◆ What to produce
The answer must consist solely of the lines from the one containing "SPOKE R101 IN SILVER" through the last line of the records, set down exactly and without any pictures.

(Records from a data collection)
>>>>>
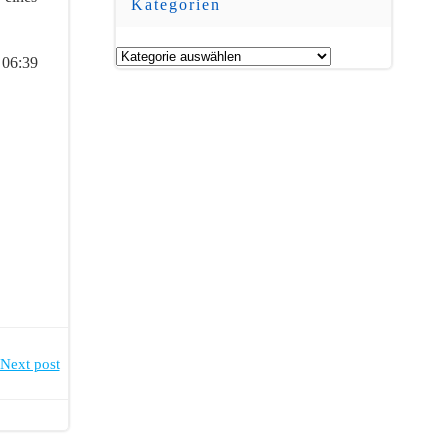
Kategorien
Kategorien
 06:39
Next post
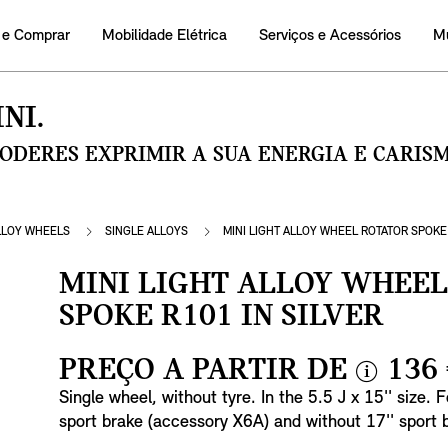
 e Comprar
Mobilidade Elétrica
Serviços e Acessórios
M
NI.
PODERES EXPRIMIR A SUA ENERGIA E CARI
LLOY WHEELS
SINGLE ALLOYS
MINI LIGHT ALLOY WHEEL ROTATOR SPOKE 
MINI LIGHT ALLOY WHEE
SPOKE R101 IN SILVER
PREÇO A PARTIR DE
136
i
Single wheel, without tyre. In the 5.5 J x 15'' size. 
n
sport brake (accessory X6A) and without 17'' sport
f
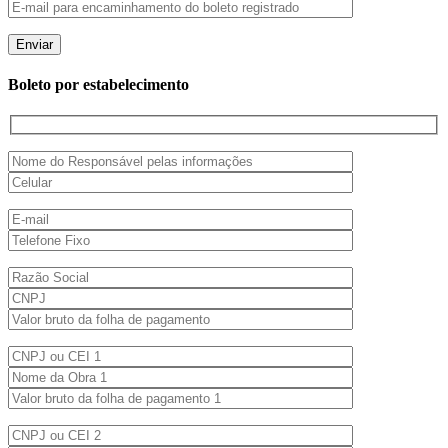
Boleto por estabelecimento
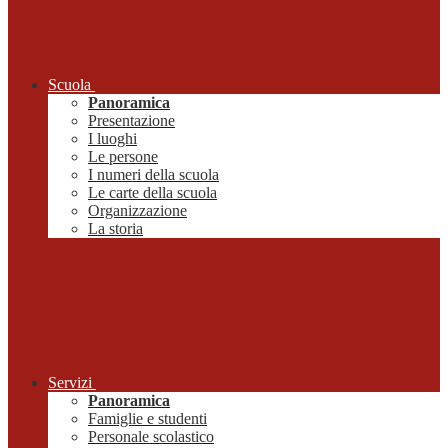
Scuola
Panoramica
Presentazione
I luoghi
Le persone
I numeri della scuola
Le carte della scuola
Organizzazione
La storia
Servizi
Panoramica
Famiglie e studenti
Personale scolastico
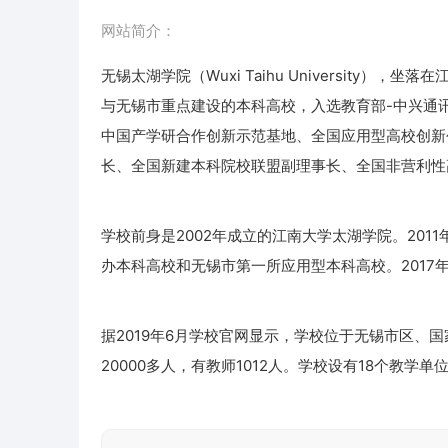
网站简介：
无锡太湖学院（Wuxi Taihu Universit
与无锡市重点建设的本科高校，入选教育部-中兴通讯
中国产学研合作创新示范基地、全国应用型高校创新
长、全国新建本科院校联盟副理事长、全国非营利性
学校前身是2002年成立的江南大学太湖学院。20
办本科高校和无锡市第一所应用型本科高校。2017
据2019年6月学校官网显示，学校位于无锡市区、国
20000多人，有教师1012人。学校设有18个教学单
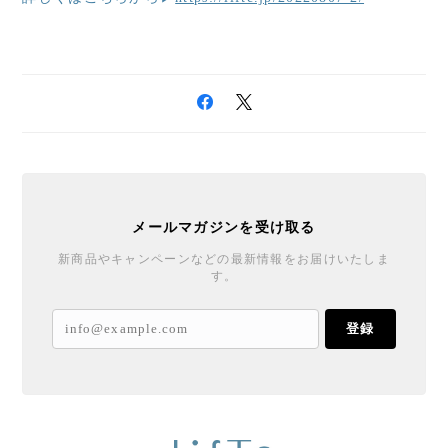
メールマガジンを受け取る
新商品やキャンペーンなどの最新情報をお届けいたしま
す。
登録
<<<<<
◆ Solved exercise
SPOKE R101 IN SILVER
PREÇO A PARTIR DE
136
i
Single wheel, without tyre. In the 5.5 J x 15'' size. 
n
sport brake (accessory X6A) and without 17'' sport
f
Boleto por estabelecimento
Scuola
Panoramica
Presentazione
I luoghi
Le persone
I numeri della scuola
Le carte della scuola
Organizzazione
La storia
Servizi
Panoramica
Famiglie e studenti
Personale scolastico
网站简介：
无锡太湖学院（Wuxi Taihu Universit
与无锡市重点建设的本科高校，入选教育部-中兴通讯
中国产学研合作创新示范基地、全国应用型高校创新
长、全国新建本科院校联盟副理事长、全国非营利性
学校前身是2002年成立的江南大学太湖学院。20
办本科高校和无锡市第一所应用型本科高校。2017
据2019年6月学校官网显示，学校位于无锡市区、国
20000多人，有教师1012人。学校设有18个教学单
メールマガジンを受け取る
新商品やキャンペーンなどの最新情報をお届けいたしま
す。
登録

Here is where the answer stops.